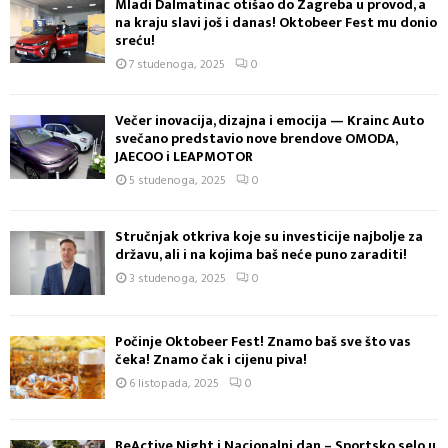
Mladi Dalmatinac otišao do Zagreba u provod, a
na kraju slavi još i danas! Oktobeer Fest mu donio
sreću!
7 studenoga, 2025
0
Večer inovacija, dizajna i emocija — Krainc Auto
svečano predstavio nove brendove OMODA,
JAECOO i LEAPMOTOR
5 studenoga, 2025
0
Stručnjak otkriva koje su investicije najbolje za
državu, ali i na kojima baš neće puno zaraditi!
3 studenoga, 2025
0
Počinje Oktobeer Fest! Znamo baš sve što vas
čeka! Znamo čak i cijenu piva!
6 listopada, 2025
0
BeActive Night i Nacionalni dan – Sportsko selo u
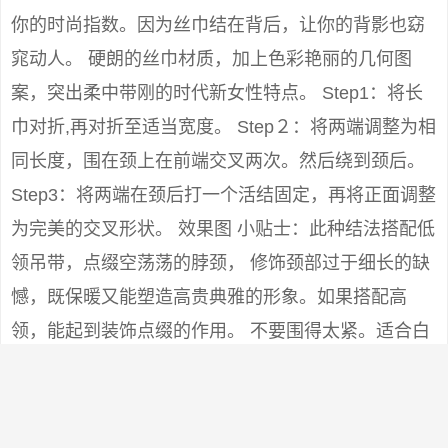
你的时尚指数。因为丝巾结在背后，让你的背影也窈
窕动人。 硬朗的丝巾材质，加上色彩艳丽的几何图
案，突出柔中带刚的时代新女性特点。 Step1：将长
巾对折,再对折至适当宽度。 Step２：将两端调整为相
同长度，围在颈上在前端交叉两次。然后绕到颈后。
Step3：将两端在颈后打一个活结固定，再将正面调整
为完美的交叉形状。 效果图 小贴士：此种结法搭配低
领吊带，点缀空荡荡的脖颈， 修饰颈部过于细长的缺
憾，既保暖又能塑造高贵典雅的形象。如果搭配高
领，能起到装饰点缀的作用。 不要围得太紧。适合白
领女子下班后的约会装扮。方脸型和圆脸型的人不宜
尝试，不能与大圆领和U领搭配。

_____

Work item: Set the listing down verbatim, excluding pictures.

Task result:
Mladi Dalmatinac otišao do Zagreba u provod, a
na kraju slavi još i danas! Oktobeer Fest mu donio
sreću!
7 studenoga, 2025
0
Večer inovacija, dizajna i emocija — Krainc Auto
svečano predstavio nove brendove OMODA,
JAECOO i LEAPMOTOR
5 studenoga, 2025
0
Stručnjak otkriva koje su investicije najbolje za
državu, ali i na kojima baš neće puno zaraditi!
3 studenoga, 2025
0
Počinje Oktobeer Fest! Znamo baš sve što vas
čeka! Znamo čak i cijenu piva!
6 listopada, 2025
0
BeActive Night i Nacionalni dan – Sportsko selo u
你的时尚指数。因为丝巾结在背后，让你的背影也窈
窕动人。 硬朗的丝巾材质，加上色彩艳丽的几何图
案，突出柔中带刚的时代新女性特点。 Step1：将长
巾对折,再对折至适当宽度。 Step２：将两端调整为相
同长度，围在颈上在前端交叉两次。然后绕到颈后。
Step3：将两端在颈后打一个活结固定，再将正面调整
为完美的交叉形状。 效果图 小贴士：此种结法搭配低
领吊带，点缀空荡荡的脖颈， 修饰颈部过于细长的缺
憾，既保暖又能塑造高贵典雅的形象。如果搭配高
领，能起到装饰点缀的作用。 不要围得太紧。适合白
领女子下班后的约会装扮。方脸型和圆脸型的人不宜
尝试，不能与大圆领和U领搭配。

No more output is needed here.